We stay this way, quiet in the dark, the sounds of summer a low background hum. A dog barks somewhere down the street. Crickets sing. My pulse refuses to slow.
I shift, pulling him a little closer. My mouth brushes just under his jaw. “You know… we’ve got a few more weeks.”
“Yeah.” His voice is rougher now. “But we’re not doing that here.”
I smirk against his skin. “Didn’t say we would.”
“You’re thinking about it.”
“I’m always thinking about it.”
He groans. “Theo.”
I look up. “Come on. It’s not like I haven’t earned it.”
“You’ve earned a medal for self-control.”
I grin. “You know my birthday’s at the end of September, right?” Eighteen and I can’t fucking wait.
“I’m aware.”
“I’ve… been thinking,” I say carefully. “Maybe I could visit. For the weekend. To celebrate. I’m already figuring out a way to make it happen.”
His eyes widen slightly. “You’d come all the way to Kentucky?”

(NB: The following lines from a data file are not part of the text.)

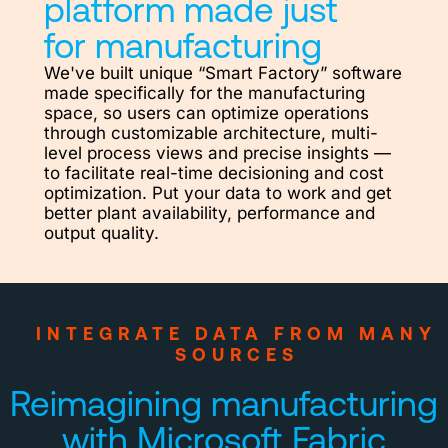
platform made just
for manufacturing
We've built unique “Smart Factory” software
made specifically for the manufacturing
space, so users can optimize operations
through customizable architecture, multi-
level process views and precise insights —
to facilitate real-time decisioning and cost
optimization. Put your data to work and get
better plant availability, performance and
output quality.
INTEGRATE DATA FROM MANY
SOURCES
Reimagining manufacturing
with Microsoft Fabric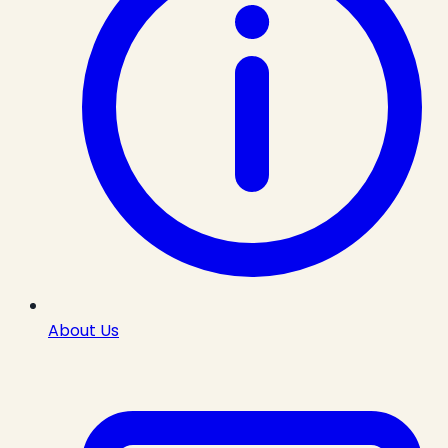
About Us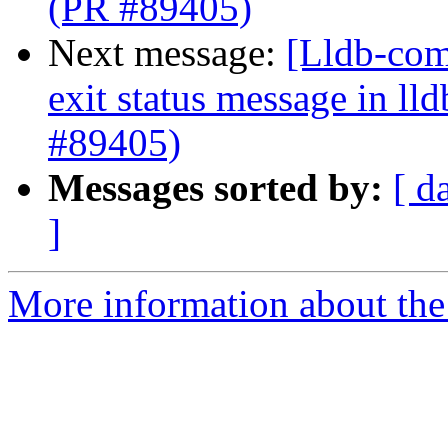
(PR #89405)
Next message:
[Lldb-comm
exit status message in lld
#89405)
Messages sorted by:
[ d
]
More information about the 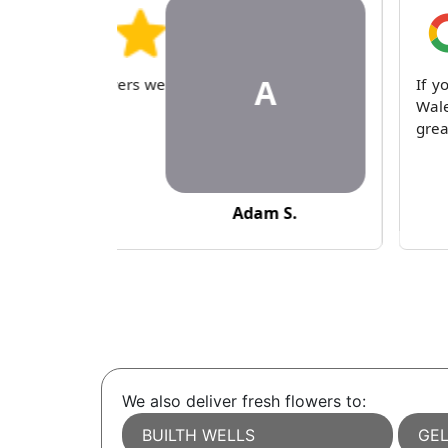
A
 condolence flowers we
If y
eam, thank you.
Wale
grea
Adam S.
We also deliver fresh flowers to:
BUILTH WELLS
GEL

“I would if you wanted me to.”
He nods, eyes dark. “I do.”
Something about the way he says it makes my chest tighten all over again. “Good,” I whisper. “Because I plan to celebrate properly.”
He kisses me again—quick, hard, like he needs it.
Then he pulls back with a shaky breath. “We should head home before someone decides to come out this way.”
“Let them,” I say, but I know he’s right.
We walk back slowly, hands brushing, eyes heavy. And even though it hurts knowing the countdown is real, I also know one thing for sure: We’ll make it work. We have to.